Hi David,
I’m afk...take following w grain of salt. If you aren’t excluding the
PDFParser from your DefaultParser, there’s a chance that one is being
called rather than the one you’re adding.
Try creating a PDFParserConfig, setting it as you want, add it to the
ParseContext that you send into the parse() on the regular DefaultParser.
If you’re still finding surprises, please let us know.
Best,
Tim
On Sat, Mar 2, 2019 at 9:04 AM David Pilato <[email protected]> wrote:
> Hey team,
>
>
> I'm wondering if I'm misunderstanding the purpose of ocr_only in
> the PDFParser.
>
> I have a PDF which is containing a text within an image block and a text.
>
>
> When I run Tika with a PDFParser configured with:
>
> PDFParser pdfParser = new PDFParser();
> pdfParser.setOcrStrategy("ocr_only");
> Parser PARSERS[] = new Parser[2];
> PARSERS[0] = new DefaultParser();
> PARSERS[1] = pdfParser;
> Parser parser = new AutoDetectParser(PARSERS);
>
>
> Both text are extracted from the PDF file.
> I'd have expected that:
>
>
> - *no_ocr* does not do any OCR (this is working fine: "This file
> contains some words." text is not extracted but "This file also
> contains text." is)
> - *ocr_and_text* extracts both (this is working: "This file contains
> some words." and "This file also contains text." texts are extracted)

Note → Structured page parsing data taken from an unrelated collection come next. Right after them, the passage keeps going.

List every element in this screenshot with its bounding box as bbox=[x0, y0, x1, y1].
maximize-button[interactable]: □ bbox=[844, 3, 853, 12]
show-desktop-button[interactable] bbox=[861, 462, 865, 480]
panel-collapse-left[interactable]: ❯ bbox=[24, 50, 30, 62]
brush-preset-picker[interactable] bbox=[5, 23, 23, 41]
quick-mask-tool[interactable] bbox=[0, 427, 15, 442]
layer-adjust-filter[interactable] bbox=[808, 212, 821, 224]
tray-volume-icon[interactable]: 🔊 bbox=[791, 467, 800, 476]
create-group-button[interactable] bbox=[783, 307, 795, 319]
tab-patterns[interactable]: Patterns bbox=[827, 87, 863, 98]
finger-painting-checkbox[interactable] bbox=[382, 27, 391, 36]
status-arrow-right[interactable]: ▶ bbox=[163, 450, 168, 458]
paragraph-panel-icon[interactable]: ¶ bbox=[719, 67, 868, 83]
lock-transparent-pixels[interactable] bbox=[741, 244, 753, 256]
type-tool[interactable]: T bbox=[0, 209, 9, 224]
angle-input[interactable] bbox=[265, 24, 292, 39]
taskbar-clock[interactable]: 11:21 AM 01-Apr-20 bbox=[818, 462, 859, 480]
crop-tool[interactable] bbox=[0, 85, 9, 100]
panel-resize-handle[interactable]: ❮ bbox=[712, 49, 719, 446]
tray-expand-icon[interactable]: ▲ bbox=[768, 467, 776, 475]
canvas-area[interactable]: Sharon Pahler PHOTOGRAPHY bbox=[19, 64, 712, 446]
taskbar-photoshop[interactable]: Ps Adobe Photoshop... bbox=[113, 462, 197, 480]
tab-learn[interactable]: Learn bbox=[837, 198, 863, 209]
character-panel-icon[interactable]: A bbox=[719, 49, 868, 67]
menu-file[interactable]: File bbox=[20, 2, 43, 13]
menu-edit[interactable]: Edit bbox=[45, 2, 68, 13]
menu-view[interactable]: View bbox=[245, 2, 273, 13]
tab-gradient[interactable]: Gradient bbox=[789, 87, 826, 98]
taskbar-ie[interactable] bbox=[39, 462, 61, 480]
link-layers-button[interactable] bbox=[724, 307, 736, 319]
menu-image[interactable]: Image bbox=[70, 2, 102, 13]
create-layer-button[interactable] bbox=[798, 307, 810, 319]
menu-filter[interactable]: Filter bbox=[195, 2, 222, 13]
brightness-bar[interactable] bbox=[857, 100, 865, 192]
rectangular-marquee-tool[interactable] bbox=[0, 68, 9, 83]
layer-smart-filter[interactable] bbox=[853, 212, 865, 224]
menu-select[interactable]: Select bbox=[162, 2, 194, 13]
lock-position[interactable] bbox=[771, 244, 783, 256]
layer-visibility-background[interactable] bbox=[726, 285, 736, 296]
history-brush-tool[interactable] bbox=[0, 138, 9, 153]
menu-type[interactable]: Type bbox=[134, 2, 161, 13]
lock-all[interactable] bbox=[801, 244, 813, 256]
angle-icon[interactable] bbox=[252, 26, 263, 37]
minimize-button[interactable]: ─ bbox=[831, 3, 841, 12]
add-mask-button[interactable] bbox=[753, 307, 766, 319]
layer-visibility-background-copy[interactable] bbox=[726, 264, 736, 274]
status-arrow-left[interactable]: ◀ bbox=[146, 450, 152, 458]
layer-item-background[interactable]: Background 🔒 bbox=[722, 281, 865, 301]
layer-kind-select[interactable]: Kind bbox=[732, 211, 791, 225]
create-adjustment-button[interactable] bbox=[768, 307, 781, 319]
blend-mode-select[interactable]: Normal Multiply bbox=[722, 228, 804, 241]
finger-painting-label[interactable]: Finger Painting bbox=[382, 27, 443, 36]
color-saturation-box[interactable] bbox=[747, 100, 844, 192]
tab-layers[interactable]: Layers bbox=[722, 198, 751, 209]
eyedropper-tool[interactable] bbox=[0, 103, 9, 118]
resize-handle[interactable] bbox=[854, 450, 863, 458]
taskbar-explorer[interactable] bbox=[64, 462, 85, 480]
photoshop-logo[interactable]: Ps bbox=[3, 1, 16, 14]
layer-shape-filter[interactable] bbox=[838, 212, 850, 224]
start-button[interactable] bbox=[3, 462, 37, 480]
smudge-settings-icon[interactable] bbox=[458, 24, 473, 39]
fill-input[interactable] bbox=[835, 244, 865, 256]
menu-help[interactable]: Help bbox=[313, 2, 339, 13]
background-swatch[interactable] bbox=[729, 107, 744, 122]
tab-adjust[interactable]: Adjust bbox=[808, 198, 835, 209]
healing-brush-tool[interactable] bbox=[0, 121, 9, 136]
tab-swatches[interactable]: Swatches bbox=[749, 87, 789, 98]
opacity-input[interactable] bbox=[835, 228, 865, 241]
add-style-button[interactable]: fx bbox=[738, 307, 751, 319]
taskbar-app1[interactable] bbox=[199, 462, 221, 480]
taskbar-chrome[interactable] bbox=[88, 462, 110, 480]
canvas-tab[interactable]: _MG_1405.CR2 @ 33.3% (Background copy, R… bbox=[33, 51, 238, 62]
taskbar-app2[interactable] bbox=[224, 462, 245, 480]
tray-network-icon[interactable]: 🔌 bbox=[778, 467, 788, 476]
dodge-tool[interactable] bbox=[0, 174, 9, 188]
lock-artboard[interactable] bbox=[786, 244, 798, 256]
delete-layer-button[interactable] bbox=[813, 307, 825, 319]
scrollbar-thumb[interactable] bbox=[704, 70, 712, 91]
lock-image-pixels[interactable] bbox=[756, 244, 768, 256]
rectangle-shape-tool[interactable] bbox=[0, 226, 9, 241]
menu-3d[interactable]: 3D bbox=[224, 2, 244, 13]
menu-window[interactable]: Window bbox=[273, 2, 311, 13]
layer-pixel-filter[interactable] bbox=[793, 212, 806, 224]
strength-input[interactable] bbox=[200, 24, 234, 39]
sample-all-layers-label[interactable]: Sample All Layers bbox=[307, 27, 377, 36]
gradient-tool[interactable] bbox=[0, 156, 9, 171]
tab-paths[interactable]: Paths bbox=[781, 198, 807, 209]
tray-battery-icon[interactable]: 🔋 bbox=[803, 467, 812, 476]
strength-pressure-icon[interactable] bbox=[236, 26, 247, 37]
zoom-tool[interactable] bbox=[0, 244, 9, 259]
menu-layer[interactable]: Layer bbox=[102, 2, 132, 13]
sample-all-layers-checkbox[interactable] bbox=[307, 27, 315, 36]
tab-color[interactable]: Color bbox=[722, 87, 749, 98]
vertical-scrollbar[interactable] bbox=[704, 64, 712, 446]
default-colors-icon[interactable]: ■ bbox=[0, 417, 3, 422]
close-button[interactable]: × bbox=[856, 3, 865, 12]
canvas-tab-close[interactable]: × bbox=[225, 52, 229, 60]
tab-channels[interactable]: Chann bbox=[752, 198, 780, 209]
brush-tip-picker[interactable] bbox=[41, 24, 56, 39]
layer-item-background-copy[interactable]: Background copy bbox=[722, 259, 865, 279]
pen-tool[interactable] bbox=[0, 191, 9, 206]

> - *ocr_only* extracts only OCR based text (this is not working as both
> "This
> file contains some words." and "This file also contains text." texts are
> extracted where I'd expect to have only "This file contains some words.
> ").
>
> Is my understanding of the *ocr_only* value incorrect? This page (
> https://wiki.apache.org/tika/PDFParser%20%28Apache%20PDFBox%29) is saying:
>
> For ocrStrategy, we currently have: *no_ocr* (rely on regular text
> extraction only), *ocr_only* (don't bother extracting text, just run OCR
> on each page), *ocr_and_text* (both extract text and run OCR).
>
>
> Thanks!
>
>